EXERCISE DATA -
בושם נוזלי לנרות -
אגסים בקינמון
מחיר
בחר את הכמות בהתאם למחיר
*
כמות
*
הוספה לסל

PROBLEM DESCRIPTION - Extract the entries above verbatim.

EXERCISE RESPONSE -
בושם נוזלי לנרות -
אגסים בקינמון
מחיר
בחר את הכמות בהתאם למחיר
*
כמות
*
הוספה לסל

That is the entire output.